Back in the early 1970s, my high school buddy Bill Krasner and I decided to have our own Olympic games with things we could actually do.
We got the whole family involved, and made sure there were events that played into everyone’s skills, so each of us was sure to get a medal or two.
I think this medal is from our second Burbank Olympic games because the first time, the medals were just aluminum foil covering Super 8 movie film reels. Yeah, I know. This medal is mylar self stick paper on some pre-cut wooden shapes I found in a craft store.I
think Bill won the gold medal for Chess that year (which is why you see the silver medal here, recently unearthed from one of my memento boxes). My grandfather always won the gold medal for Pool, as he had a pool table back in his patio.

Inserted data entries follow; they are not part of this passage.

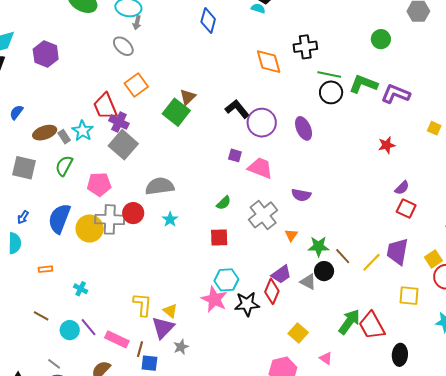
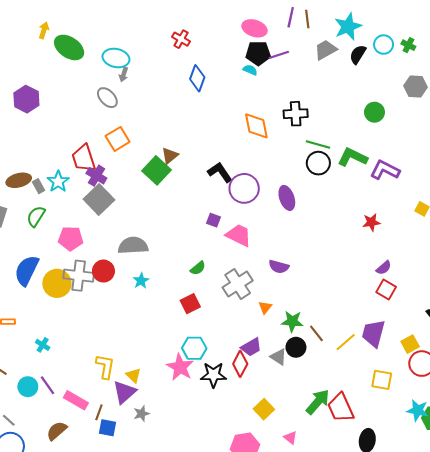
red square: (219, 237) -> (190, 304), turned -30

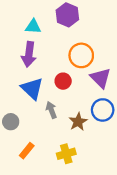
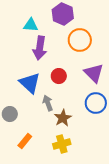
purple arrow: (29, 54) -> (40, 48), moved
orange circle: (81, 55) -> (80, 40), moved
brown star: (78, 122) -> (63, 118), moved

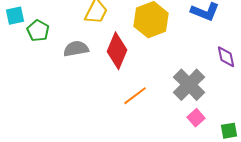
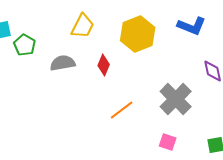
red diamond: (117, 51) -> (104, 65), size x0.6
pink square: (196, 118) -> (168, 142), moved, turned -30

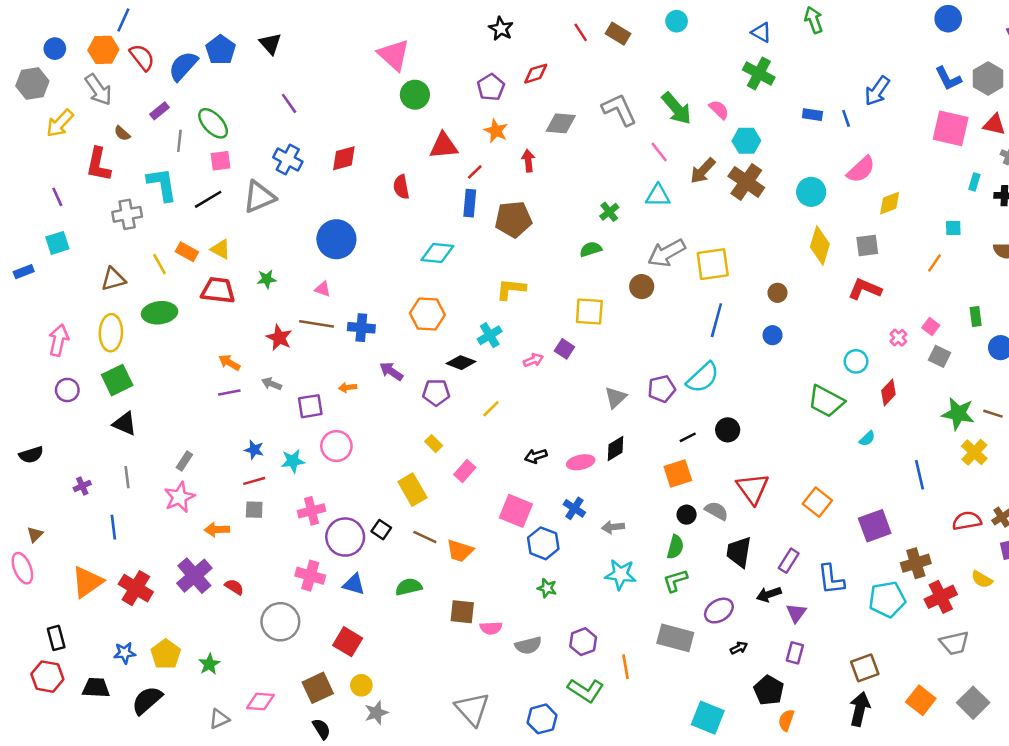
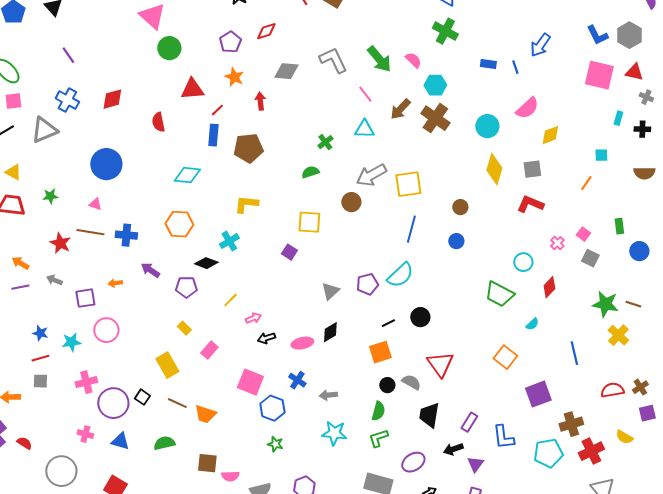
pink arrow: (533, 360) -> (253, 318), moved
orange square: (817, 502) -> (505, 357), moved
pink cross: (310, 576) -> (85, 434), size x0.7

Strangely, T and me are now living in that patio, and the pool table (with 3/4″ genuine slate bed – from Sears!) is stored on its side back in T’s workshop – which is the 2 1/2 garage my grandfather built in the back yard when he turned the original one-car garage into a car port.
He also built two enclosed patios – the first one was smaller, flimsier, and not as elegant. So maybe it was that first patio we had some of the Olympics in, not the second patio (built on the same space) that we are in now.
Either way, we all played and had fun striving for the medals as Mickey Mouse as they were. So, just seeing this silly little item among the thousands of other items of recollection, made me smile, as it always does, with fond memories of great times with many who no longer remain, and those few of us who were there and still are now.
P.S. The words on the “medal” say “Beautiful Downtown Burbank Olympics.” Back in the day, a “cool” and “with it” variety show called Rowan and Martin’s Laugh-In, began to refer to the location here as Beautiful Downtown Burbank, which was an inside joke since downtown hadn’t gotten a face lift since the 1930s and wasn’t very impressive at all.
Of course, all us residents latched on to it when the phrase went national, and people from around the country came here to see the place. I’m sure they were underwhelmed. Nevertheless, it was our claim to fame, and so we named our Olympics after it and proudly put it right out there for everyone to see on our medals, where it remains to this day.